(Page segmentation data)

---------------

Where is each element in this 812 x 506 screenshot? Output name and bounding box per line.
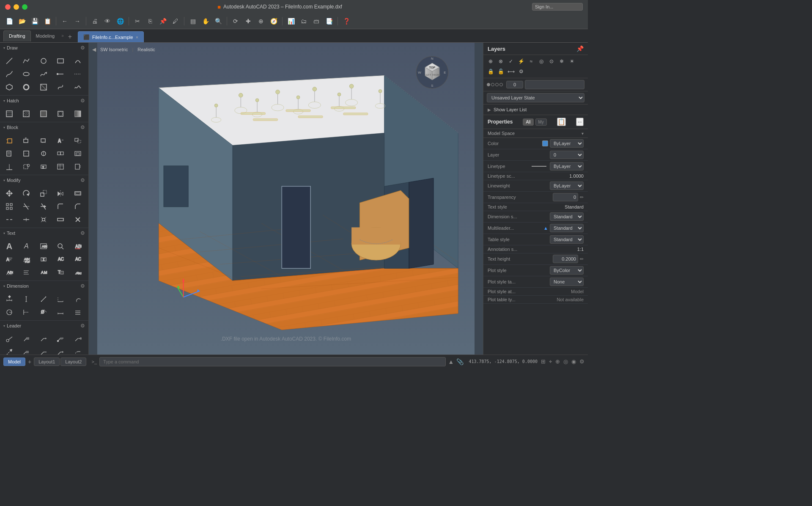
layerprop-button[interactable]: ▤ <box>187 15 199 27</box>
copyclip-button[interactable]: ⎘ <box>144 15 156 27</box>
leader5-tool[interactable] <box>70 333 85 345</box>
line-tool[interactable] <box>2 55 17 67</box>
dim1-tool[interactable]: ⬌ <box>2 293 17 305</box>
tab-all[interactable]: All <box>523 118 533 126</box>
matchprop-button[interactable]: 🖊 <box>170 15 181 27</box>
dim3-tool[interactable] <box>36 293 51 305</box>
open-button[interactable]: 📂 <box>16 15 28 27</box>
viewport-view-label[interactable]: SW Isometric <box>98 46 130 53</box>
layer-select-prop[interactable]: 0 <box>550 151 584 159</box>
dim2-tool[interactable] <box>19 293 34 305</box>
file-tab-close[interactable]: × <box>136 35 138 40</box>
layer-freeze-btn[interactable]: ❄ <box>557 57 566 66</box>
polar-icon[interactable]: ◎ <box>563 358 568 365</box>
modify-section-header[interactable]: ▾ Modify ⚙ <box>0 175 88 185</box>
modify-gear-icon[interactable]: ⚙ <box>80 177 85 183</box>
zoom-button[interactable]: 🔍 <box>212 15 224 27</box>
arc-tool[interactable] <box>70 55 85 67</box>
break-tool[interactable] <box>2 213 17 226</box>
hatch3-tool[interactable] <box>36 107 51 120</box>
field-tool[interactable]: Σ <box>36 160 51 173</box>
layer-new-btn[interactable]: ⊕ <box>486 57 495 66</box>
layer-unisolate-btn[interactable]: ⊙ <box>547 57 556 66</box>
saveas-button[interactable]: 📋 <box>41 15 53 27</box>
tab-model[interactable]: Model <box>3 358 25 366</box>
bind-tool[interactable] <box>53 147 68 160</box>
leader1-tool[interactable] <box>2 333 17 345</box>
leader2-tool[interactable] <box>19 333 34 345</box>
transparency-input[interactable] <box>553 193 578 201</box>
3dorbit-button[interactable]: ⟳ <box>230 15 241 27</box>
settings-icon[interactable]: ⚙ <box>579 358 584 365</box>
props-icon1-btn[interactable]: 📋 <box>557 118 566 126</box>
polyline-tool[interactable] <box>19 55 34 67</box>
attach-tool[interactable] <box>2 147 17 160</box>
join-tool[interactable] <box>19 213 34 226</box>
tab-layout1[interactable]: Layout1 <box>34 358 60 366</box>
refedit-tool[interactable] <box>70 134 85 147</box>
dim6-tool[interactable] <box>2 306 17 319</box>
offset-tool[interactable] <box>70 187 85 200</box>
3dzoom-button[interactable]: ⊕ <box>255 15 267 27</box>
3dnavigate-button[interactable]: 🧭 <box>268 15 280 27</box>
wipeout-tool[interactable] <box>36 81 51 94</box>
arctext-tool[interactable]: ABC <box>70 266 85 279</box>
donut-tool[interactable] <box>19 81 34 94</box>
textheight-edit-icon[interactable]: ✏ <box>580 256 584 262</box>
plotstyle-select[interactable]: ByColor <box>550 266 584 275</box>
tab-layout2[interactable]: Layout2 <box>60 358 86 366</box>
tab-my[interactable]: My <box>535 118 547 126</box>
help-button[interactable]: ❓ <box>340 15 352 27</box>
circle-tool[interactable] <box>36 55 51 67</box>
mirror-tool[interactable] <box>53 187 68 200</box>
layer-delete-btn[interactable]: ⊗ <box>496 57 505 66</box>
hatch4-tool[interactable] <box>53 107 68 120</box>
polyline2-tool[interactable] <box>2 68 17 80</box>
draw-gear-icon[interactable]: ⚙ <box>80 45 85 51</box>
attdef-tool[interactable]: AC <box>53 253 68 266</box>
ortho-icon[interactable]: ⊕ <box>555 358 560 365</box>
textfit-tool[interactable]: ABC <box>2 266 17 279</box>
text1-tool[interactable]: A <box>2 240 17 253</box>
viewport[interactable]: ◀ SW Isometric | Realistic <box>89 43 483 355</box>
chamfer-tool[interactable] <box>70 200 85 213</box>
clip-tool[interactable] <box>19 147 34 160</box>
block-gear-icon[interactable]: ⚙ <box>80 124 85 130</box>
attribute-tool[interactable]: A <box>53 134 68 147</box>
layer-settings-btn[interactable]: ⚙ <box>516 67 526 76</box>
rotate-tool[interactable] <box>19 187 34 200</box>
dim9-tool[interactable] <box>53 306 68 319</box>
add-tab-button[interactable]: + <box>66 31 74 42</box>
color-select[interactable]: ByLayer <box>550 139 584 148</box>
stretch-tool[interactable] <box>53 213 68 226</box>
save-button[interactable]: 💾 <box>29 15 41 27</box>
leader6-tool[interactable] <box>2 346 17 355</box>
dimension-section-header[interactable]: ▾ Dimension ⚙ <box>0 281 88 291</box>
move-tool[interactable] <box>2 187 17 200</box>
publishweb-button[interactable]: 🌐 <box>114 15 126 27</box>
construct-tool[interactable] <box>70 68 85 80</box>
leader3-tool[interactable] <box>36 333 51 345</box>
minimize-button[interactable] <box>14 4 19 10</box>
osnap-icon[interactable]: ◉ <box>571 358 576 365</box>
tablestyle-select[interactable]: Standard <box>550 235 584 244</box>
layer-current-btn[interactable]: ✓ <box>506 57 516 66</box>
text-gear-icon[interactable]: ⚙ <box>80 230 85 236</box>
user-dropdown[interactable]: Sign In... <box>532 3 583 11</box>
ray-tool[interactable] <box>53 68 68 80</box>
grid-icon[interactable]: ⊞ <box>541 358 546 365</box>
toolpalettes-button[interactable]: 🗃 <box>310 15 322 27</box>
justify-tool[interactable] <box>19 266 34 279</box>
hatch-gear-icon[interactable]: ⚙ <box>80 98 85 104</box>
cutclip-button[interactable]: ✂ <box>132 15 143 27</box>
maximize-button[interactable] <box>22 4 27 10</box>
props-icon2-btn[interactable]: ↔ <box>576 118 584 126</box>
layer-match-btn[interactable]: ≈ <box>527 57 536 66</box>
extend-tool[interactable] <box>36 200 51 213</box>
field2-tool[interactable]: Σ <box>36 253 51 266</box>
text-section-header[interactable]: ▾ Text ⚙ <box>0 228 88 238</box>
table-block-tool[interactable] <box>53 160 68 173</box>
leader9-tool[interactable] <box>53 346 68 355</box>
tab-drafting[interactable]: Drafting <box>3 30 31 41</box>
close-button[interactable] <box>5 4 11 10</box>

---------------

= Work order =
Output the records above exactly as written, but leave out the pictures.

= Answer to this task =
Where is each element in this 812 x 506 screenshot? Output name and bounding box per line.
layerprop-button[interactable]: ▤ <box>187 15 199 27</box>
copyclip-button[interactable]: ⎘ <box>144 15 156 27</box>
leader5-tool[interactable] <box>70 333 85 345</box>
line-tool[interactable] <box>2 55 17 67</box>
dim1-tool[interactable]: ⬌ <box>2 293 17 305</box>
tab-all[interactable]: All <box>523 118 533 126</box>
matchprop-button[interactable]: 🖊 <box>170 15 181 27</box>
dim3-tool[interactable] <box>36 293 51 305</box>
open-button[interactable]: 📂 <box>16 15 28 27</box>
viewport-view-label[interactable]: SW Isometric <box>98 46 130 53</box>
layer-select-prop[interactable]: 0 <box>550 151 584 159</box>
dim2-tool[interactable] <box>19 293 34 305</box>
file-tab-close[interactable]: × <box>136 35 138 40</box>
layer-freeze-btn[interactable]: ❄ <box>557 57 566 66</box>
polar-icon[interactable]: ◎ <box>563 358 568 365</box>
modify-section-header[interactable]: ▾ Modify ⚙ <box>0 175 88 185</box>
modify-gear-icon[interactable]: ⚙ <box>80 177 85 183</box>
zoom-button[interactable]: 🔍 <box>212 15 224 27</box>
arc-tool[interactable] <box>70 55 85 67</box>
break-tool[interactable] <box>2 213 17 226</box>
hatch3-tool[interactable] <box>36 107 51 120</box>
field-tool[interactable]: Σ <box>36 160 51 173</box>
layer-new-btn[interactable]: ⊕ <box>486 57 495 66</box>
layer-unisolate-btn[interactable]: ⊙ <box>547 57 556 66</box>
saveas-button[interactable]: 📋 <box>41 15 53 27</box>
tab-model[interactable]: Model <box>3 358 25 366</box>
bind-tool[interactable] <box>53 147 68 160</box>
leader1-tool[interactable] <box>2 333 17 345</box>
leader2-tool[interactable] <box>19 333 34 345</box>
transparency-input[interactable] <box>553 193 578 201</box>
3dorbit-button[interactable]: ⟳ <box>230 15 241 27</box>
settings-icon[interactable]: ⚙ <box>579 358 584 365</box>
props-icon1-btn[interactable]: 📋 <box>557 118 566 126</box>
polyline-tool[interactable] <box>19 55 34 67</box>
attach-tool[interactable] <box>2 147 17 160</box>
join-tool[interactable] <box>19 213 34 226</box>
tab-layout1[interactable]: Layout1 <box>34 358 60 366</box>
refedit-tool[interactable] <box>70 134 85 147</box>
dim6-tool[interactable] <box>2 306 17 319</box>
offset-tool[interactable] <box>70 187 85 200</box>
3dzoom-button[interactable]: ⊕ <box>255 15 267 27</box>
3dnavigate-button[interactable]: 🧭 <box>268 15 280 27</box>
wipeout-tool[interactable] <box>36 81 51 94</box>
arctext-tool[interactable]: ABC <box>70 266 85 279</box>
donut-tool[interactable] <box>19 81 34 94</box>
textheight-edit-icon[interactable]: ✏ <box>580 256 584 262</box>
plotstyle-select[interactable]: ByColor <box>550 266 584 275</box>
tab-layout2[interactable]: Layout2 <box>60 358 86 366</box>
tab-my[interactable]: My <box>535 118 547 126</box>
help-button[interactable]: ❓ <box>340 15 352 27</box>
circle-tool[interactable] <box>36 55 51 67</box>
mirror-tool[interactable] <box>53 187 68 200</box>
layer-delete-btn[interactable]: ⊗ <box>496 57 505 66</box>
hatch4-tool[interactable] <box>53 107 68 120</box>
polyline2-tool[interactable] <box>2 68 17 80</box>
draw-gear-icon[interactable]: ⚙ <box>80 45 85 51</box>
attdef-tool[interactable]: AC <box>53 253 68 266</box>
ortho-icon[interactable]: ⊕ <box>555 358 560 365</box>
textfit-tool[interactable]: ABC <box>2 266 17 279</box>
text1-tool[interactable]: A <box>2 240 17 253</box>
viewport[interactable]: ◀ SW Isometric | Realistic <box>89 43 483 355</box>
chamfer-tool[interactable] <box>70 200 85 213</box>
clip-tool[interactable] <box>19 147 34 160</box>
block-gear-icon[interactable]: ⚙ <box>80 124 85 130</box>
attribute-tool[interactable]: A <box>53 134 68 147</box>
layer-settings-btn[interactable]: ⚙ <box>516 67 526 76</box>
rotate-tool[interactable] <box>19 187 34 200</box>
dim9-tool[interactable] <box>53 306 68 319</box>
add-tab-button[interactable]: + <box>66 31 74 42</box>
color-select[interactable]: ByLayer <box>550 139 584 148</box>
stretch-tool[interactable] <box>53 213 68 226</box>
save-button[interactable]: 💾 <box>29 15 41 27</box>
leader6-tool[interactable] <box>2 346 17 355</box>
dimension-section-header[interactable]: ▾ Dimension ⚙ <box>0 281 88 291</box>
move-tool[interactable] <box>2 187 17 200</box>
publishweb-button[interactable]: 🌐 <box>114 15 126 27</box>
construct-tool[interactable] <box>70 68 85 80</box>
leader3-tool[interactable] <box>36 333 51 345</box>
minimize-button[interactable] <box>14 4 19 10</box>
osnap-icon[interactable]: ◉ <box>571 358 576 365</box>
tablestyle-select[interactable]: Standard <box>550 235 584 244</box>
layer-current-btn[interactable]: ✓ <box>506 57 516 66</box>
text-gear-icon[interactable]: ⚙ <box>80 230 85 236</box>
user-dropdown[interactable]: Sign In... <box>532 3 583 11</box>
ray-tool[interactable] <box>53 68 68 80</box>
grid-icon[interactable]: ⊞ <box>541 358 546 365</box>
toolpalettes-button[interactable]: 🗃 <box>310 15 322 27</box>
justify-tool[interactable] <box>19 266 34 279</box>
hatch-gear-icon[interactable]: ⚙ <box>80 98 85 104</box>
cutclip-button[interactable]: ✂ <box>132 15 143 27</box>
maximize-button[interactable] <box>22 4 27 10</box>
props-icon2-btn[interactable]: ↔ <box>576 118 584 126</box>
layer-match-btn[interactable]: ≈ <box>527 57 536 66</box>
extend-tool[interactable] <box>36 200 51 213</box>
field2-tool[interactable]: Σ <box>36 253 51 266</box>
text-section-header[interactable]: ▾ Text ⚙ <box>0 228 88 238</box>
table-block-tool[interactable] <box>53 160 68 173</box>
leader9-tool[interactable] <box>53 346 68 355</box>
tab-drafting[interactable]: Drafting <box>3 30 31 41</box>
close-button[interactable] <box>5 4 11 10</box>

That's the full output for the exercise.